"Have ye got a cub?" she asked my master without as much as a look at me.
"I have a young colt of a thing," he answered.
"They've been at it again," went on the old woman. "It's the brannat cow this time."
"We'll have to get away, that's all," said the man. "They'll soon not be after leavin' a single tail in the byre."
"Is it me that would be leavin' now?" asked the old woman, rising to her feet, and the look on her face was frightful to see. "They'll niver put Mary Sorley out of her house when she put it in her mind to stay. May the seven curses rest on their heads, them with their Home Rule and rack-rint and what not! It's me that would stand barefoot on the red-hot hob of hell before I'd give in to the likes of them."
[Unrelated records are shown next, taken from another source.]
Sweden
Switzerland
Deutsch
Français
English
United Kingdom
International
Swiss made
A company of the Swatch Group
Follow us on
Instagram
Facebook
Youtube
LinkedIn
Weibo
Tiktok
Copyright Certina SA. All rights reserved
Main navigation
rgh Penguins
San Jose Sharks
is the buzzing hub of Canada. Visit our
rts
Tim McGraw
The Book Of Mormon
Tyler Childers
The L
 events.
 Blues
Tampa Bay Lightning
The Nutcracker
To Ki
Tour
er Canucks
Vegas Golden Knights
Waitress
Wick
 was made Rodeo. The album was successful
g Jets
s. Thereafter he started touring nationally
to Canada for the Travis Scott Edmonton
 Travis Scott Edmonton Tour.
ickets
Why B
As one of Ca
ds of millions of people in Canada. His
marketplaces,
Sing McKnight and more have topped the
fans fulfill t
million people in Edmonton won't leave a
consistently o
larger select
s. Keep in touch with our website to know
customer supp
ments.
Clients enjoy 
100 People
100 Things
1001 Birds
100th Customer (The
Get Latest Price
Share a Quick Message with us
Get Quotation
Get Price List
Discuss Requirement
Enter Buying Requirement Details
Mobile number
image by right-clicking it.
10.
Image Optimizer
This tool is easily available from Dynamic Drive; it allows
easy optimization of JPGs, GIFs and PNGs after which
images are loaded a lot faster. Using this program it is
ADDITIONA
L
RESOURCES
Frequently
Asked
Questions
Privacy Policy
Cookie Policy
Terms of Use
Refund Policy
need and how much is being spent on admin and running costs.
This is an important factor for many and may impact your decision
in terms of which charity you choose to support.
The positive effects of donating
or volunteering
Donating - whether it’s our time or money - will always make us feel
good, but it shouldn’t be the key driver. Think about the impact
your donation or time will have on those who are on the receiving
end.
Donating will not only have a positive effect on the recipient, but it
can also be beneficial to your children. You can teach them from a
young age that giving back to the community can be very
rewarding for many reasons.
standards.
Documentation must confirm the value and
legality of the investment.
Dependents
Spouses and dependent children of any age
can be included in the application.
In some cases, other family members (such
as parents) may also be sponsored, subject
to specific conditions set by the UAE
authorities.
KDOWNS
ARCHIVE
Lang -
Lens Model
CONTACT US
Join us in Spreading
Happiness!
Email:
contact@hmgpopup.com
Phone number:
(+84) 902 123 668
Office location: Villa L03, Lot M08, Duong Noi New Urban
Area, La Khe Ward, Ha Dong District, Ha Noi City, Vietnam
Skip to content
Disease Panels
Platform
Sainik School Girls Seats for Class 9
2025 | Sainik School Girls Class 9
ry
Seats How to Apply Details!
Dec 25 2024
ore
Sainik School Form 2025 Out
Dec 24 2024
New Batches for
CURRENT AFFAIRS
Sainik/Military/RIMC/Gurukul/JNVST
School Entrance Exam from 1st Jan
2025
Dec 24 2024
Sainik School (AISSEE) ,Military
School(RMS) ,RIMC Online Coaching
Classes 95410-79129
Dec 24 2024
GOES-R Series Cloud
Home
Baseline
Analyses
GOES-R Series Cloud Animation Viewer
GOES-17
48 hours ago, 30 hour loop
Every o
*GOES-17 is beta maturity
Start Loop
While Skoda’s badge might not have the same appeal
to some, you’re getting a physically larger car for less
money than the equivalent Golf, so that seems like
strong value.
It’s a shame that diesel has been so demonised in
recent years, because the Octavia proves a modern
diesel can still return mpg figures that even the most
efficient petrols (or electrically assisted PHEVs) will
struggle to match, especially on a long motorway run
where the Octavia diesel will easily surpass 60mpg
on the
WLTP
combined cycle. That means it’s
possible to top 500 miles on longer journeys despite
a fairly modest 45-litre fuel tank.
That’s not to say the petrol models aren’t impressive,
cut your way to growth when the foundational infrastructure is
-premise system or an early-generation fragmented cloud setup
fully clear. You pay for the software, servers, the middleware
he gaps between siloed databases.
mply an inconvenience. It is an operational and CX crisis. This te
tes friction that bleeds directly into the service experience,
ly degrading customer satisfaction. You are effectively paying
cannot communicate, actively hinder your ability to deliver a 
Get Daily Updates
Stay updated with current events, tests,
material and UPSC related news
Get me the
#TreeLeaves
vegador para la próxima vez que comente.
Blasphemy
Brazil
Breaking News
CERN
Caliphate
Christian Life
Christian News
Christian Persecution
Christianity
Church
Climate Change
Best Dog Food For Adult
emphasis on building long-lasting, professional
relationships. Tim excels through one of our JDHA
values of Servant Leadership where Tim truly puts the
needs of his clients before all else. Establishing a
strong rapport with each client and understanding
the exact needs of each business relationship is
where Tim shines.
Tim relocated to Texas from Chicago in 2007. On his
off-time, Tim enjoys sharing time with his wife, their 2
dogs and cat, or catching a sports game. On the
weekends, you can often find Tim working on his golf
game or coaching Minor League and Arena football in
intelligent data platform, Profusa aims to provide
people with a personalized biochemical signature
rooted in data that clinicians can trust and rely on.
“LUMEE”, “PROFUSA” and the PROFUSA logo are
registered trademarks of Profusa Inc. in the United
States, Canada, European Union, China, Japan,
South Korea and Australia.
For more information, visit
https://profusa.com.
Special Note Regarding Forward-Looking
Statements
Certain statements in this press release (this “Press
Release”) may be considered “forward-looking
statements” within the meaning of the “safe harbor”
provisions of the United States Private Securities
Her anger died out suddenly, and she sat down and began to turn the turf over on the fire as she had been doing when I entered.
"Maybe ye'd go out and wash their tails a bit," she went on. "And take the cub with ye to hould the candle. He's a thin cub that, surely," she said, looking at me for the first time. "He'll be a light horse for a heavy burden."
The man carried a pail of water out to the byre, while I followed holding a candle which I sheltered from the wind with my cap.
The cattle were kept in a long dirty building, and it looked as if it had not been cleaned for weeks. There were a number of young bullocks tied to the stakes along the wall, and most of these had their tails cut off short and close to the body. A brindled cow stood at one end, and the blood dripped from her into the sink. The whole tail had been recently cut away.